All things to all people

All Things To All People

by digby


If you haven't read Ken Silverstein's heartfelt "exit" post as Harper's Washington editor, do it. He's got a point of view with which it's very hard to quarrel. And I suspect that if I lived in DC, I'd be in the same position. If you have his kind of temperament I think it might be easier to write about politics from afar. There's less social tension if nothing else and it may be a little bit easier to deal with your indignation at the various injustices you see in that world if you aren't simultaneously observing the courtiers eating their cake every day.

But I didn't write this post to highlight yet another disappointed member of the professional left. To be honest, the last thing I care much about right now is navel gazing of that sort and I'm already getting depressed at the prospect of all the finger pointing or credit grabbing in the election post-mortems.

The reason for this post is to draw your attention to a prescient piece of writing from Silverstein which I had completely forgotten I'd read at the time and which may have formed some of my early impressions of Obama. It's called Barack Obama, Inc, the birth of a Washington machine and it's from 2006. It's fascinating to read it again four years later, knowing what we know now.

Since coming to Washington, Obama has advocated for the poor, most notably in the aftermath of Hurricane Katrina, and has emerged as a champion of clean government. He has fought for restrictions on lobbying, even as most of his fellow Democrats postured on the issue while quietly seeking to gut real reform initiatives. In mid-September, Congress approved a bill he co-authored with Oklahoma’s arch-conservative senator, Tom Coburn, requiring all federal contracts and earmarks to be published in an Internet database, a step that will better allow citizens to track the way the government spends their money.

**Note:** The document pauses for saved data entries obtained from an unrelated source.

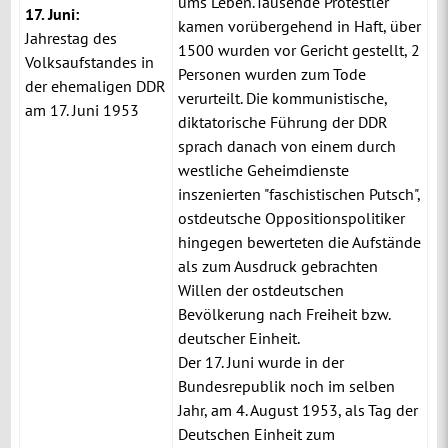
ums Leben.Tausende Protestler
17. Juni:
kamen vorübergehend in Haft, über
Jahrestag des
1500 wurden vor Gericht gestellt, 2
Volksaufstandes in
Personen wurden zum Tode
der ehemaligen DDR
verurteilt. Die kommunistische,
am 17. Juni 1953
diktatorische Führung der DDR
sprach danach von einem durch
westliche Geheimdienste
inszenierten "faschistischen Putsch",
ostdeutsche Oppositionspolitiker
hingegen bewerteten die Aufstände
als zum Ausdruck gebrachten
Willen der ostdeutschen
Bevölkerung nach Freiheit bzw.
deutscher Einheit.
Der 17. Juni wurde in der
Bundesrepublik noch im selben
Jahr, am 4. August 1953, als Tag der
Deutschen Einheit zum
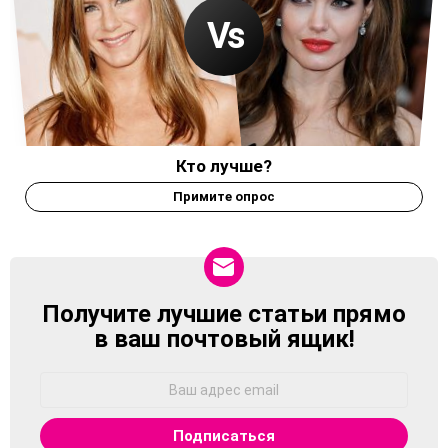
Кто лучше?
Примите опрос
Получите лучшие статьи прямо
NEWSLETTER
в ваш почтовый ящик!
Адрес
Email:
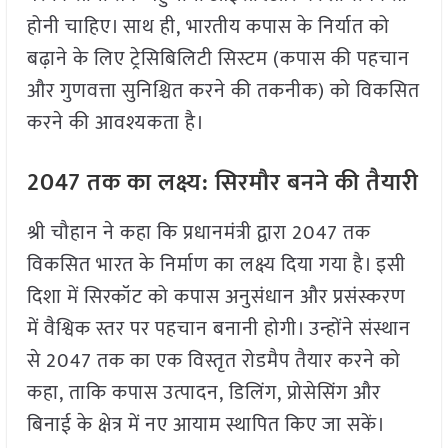
होनी चाहिए। साथ ही, भारतीय कपास के निर्यात को
बढ़ाने के लिए ट्रेसिबिलिटी सिस्टम (कपास की पहचान
और गुणवत्ता सुनिश्चित करने की तकनीक) को विकसित
करने की आवश्यकता है।
2047
तक का लक्ष्य: सिरमौर बनने की तैयारी
श्री चौहान ने कहा कि प्रधानमंत्री द्वारा 2047 तक
विकसित भारत के निर्माण का लक्ष्य दिया गया है। इसी
दिशा में सिरकॉट को कपास अनुसंधान और प्रसंस्करण
में वैश्विक स्तर पर पहचान बनानी होगी। उन्होंने संस्थान
से 2047 तक का एक विस्तृत रोडमैप तैयार करने को
कहा, ताकि कपास उत्पादन, डिलिंग, प्रोसेसिंग और
बिनाई के क्षेत्र में नए आयाम स्थापित किए जा सकें।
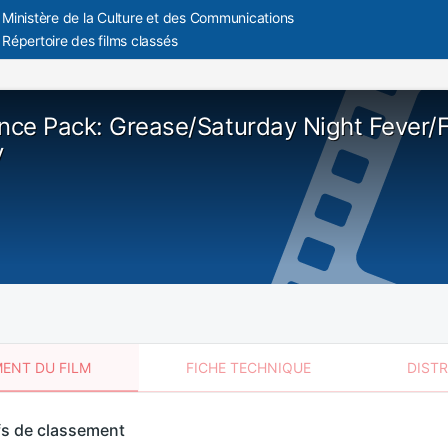
Ministère de la Culture et des Communications
Répertoire des films classés
ce Pack: Grease/Saturday Night Fever/
y
ENT DU FILM
FICHE TECHNIQUE
DIST
sement
fs de classement
t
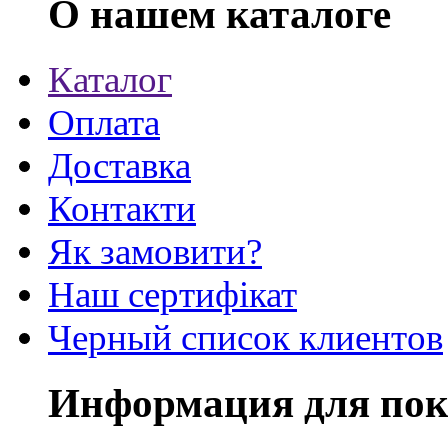
О нашем каталоге
Каталог
Оплата
Доставка
Контакти
Як замовити?
Наш сертифікат
Черный список клиентов
Информация для пок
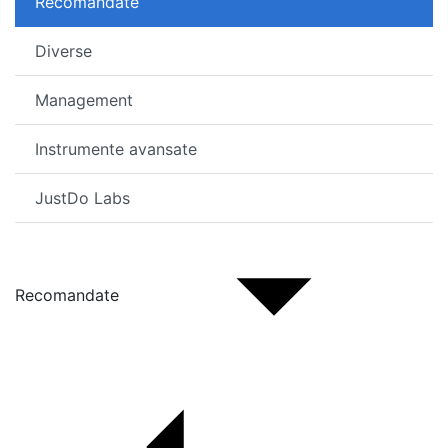
Recomandate
Diverse
Management
Instrumente avansate
JustDo Labs
Recomandate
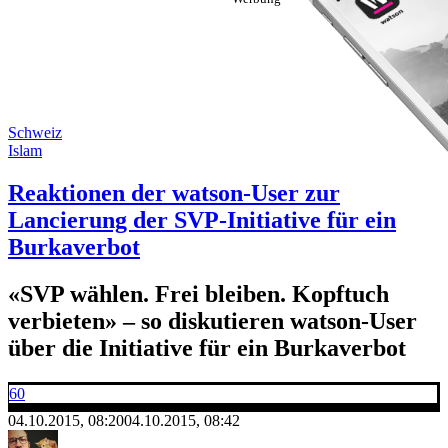
Schweiz
Islam
Reaktionen der watson-User zur
Lancierung der SVP-Initiative für ein
Burkaverbot
«SVP wählen. Frei bleiben. Kopftuch
verbieten» – so diskutieren watson-User
über die Initiative für ein Burkaverbot
60
04.10.2015, 08:20
04.10.2015, 08:42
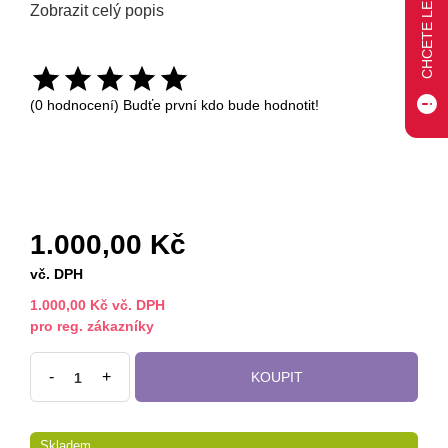
Zobrazit celý popis
(0 hodnocení) Budťe první kdo bude hodnotit!
1.000,00 Kč
vč. DPH
1.000,00 Kč vč. DPH
pro reg. zákazníky
-
+
KOUPIT
Skladem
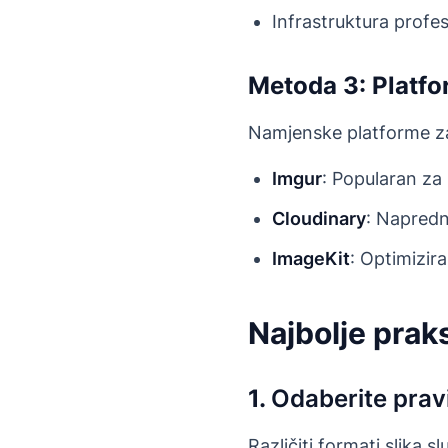
Infrastruktura profe
Metoda 3: Platfo
Namjenske platforme za 
Imgur
: Popularan za b
Cloudinary
: Napredn
ImageKit
: Optimizir
Najbolje prak
1.
Odaberite prav
Različiti formati slika s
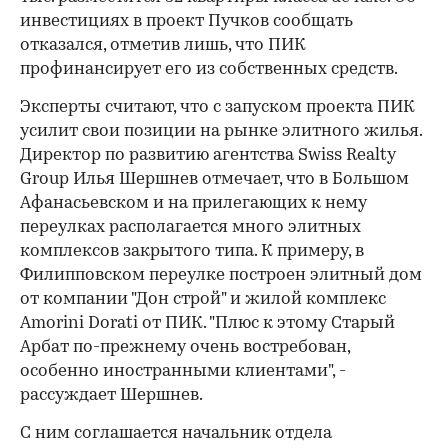
инвестициях в проект Пучков сообщать
отказался, отметив лишь, что ПИК
профинансирует его из собственных средств.
Эксперты считают, что с запуском проекта ПИК
усилит свои позиции на рынке элитного жилья.
Директор по развитию агентства Swiss Realty
Group Илья Шершнев отмечает, что в Большом
Афанасьевском и на прилегающих к нему
переулках располагается много элитных
комплексов закрытого типа. К примеру, в
Филипповском переулке построен элитный дом
от компании "Дон строй" и жилой комплекс
Amorini Dorati от ПИК. "Плюс к этому Старый
Арбат по-прежнему очень востребован,
особенно иностранными клиентами", -
рассуждает Шершнев.
С ним соглашается начальник отдела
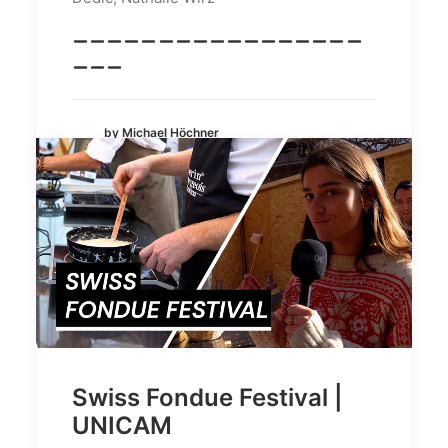
by Michael Höchner
Swiss Fondue Festival |
UNICAM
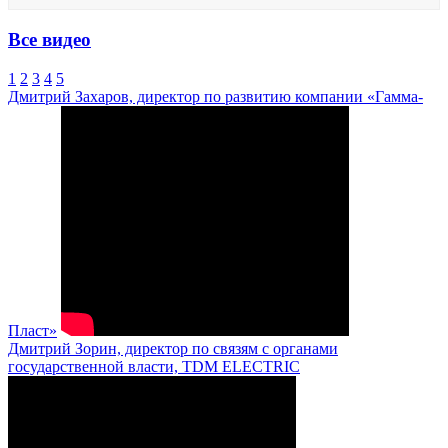
Все видео
1
2
3
4
5
Дмитрий Захаров, директор по развитию компании «Гамма-
Пласт»
Дмитрий Зорин, директор по связям с органами
государственной власти, TDM ELECTRIC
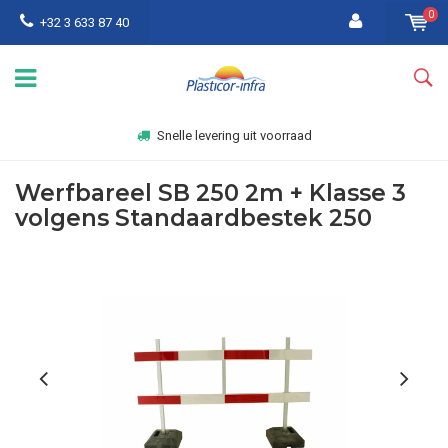
0
+32 3 633 87 40
Snelle levering uit voorraad
Werfbareel SB 250 2m + Klasse 3
volgens Standaardbestek 250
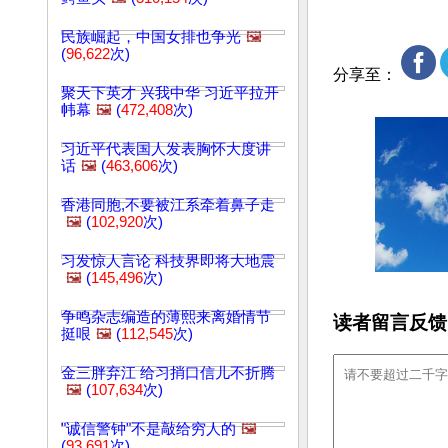
民族崛起，中国女排也争光
🖼️
(
96,622
次)
分享至：
聚天下英才 兴我中华 习近平拉开
帏幕
🖼️
(
472,408
次)
习近平代表国人发表胸怀大度讲
话
🖼️
(
463,606
次)
香港同胞,不要被江系牵着鼻子走
🖼️
(
102,920
次)
习发惊人言论 科技界即将大地震
🖼️
(
145,496
次)
争鸣杂志编造的薄熙来离婚情节
读者留言反馈
挺哏
🖼️
(
112,545
次)
金三胖弃江 给习捎口信儿不折腾
🖼️
(
107,634
次)
"诚信警钟"不是敲给穷人的
🖼️
(
93,691
次)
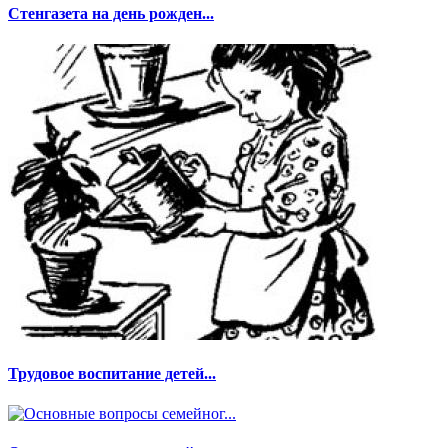
Стенгазета на день рожден...
Трудовое воспитание детей...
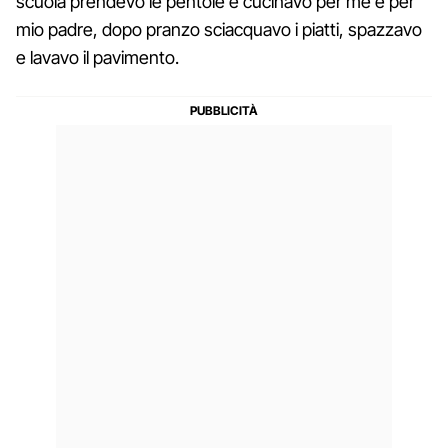
scuola prendevo le pentole e cucinavo per me e per
mio padre, dopo pranzo sciacquavo i piatti, spazzavo
e lavavo il pavimento.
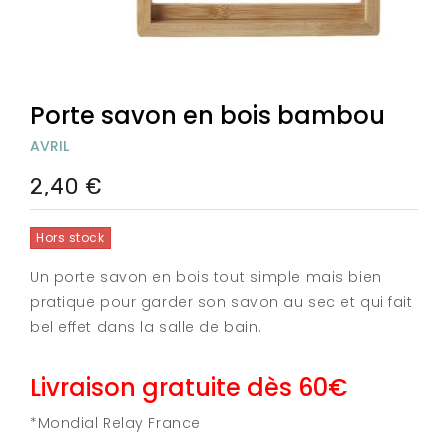
Porte savon en bois bambou
AVRIL
2,40 €
Hors stock
Un porte savon en bois tout simple mais bien
pratique pour garder son savon au sec et qui fait
bel effet dans la salle de bain.
Livraison gratuite dès 60€
*Mondial Relay France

Yet it is also startling to see how quickly Obama’s senatorship has been woven into the web of institutionalized influence-trading that afflicts official Washington. He quickly established a political machine funded and run by a standard Beltway group of lobbyists, P.R. consultants, and hangers-on. For the staff post of policy director he hired Karen Kornbluh, a senior aide to Robert Rubin when the latter, as head of the Treasury Department under Bill Clinton, was a chief advocate for NAFTA and other free-trade policies that decimated the nation’s manufacturing sector (and the organized labor wing of the Democratic Party). Obama’s top contributors are corporate law and lobbying firms (Kirkland & Ellis and Skadden, Arps, where four attorneys are fund-raisers for Obama as well as donors), Wall Street financial houses (Goldman Sachs and JPMorgan Chase), and big Chicago interests (Henry Crown and Company, an investment firm that has stakes in industries ranging from telecommunications to defense). Obama immediately established a “leadership PAC,” a vehicle through which a member of Congress can contribute to other politicians’ campaigns—and one that political reform groups generally view as a slush fund through which congressional leaders can evade campaign-finance rules while raising their own political profiles.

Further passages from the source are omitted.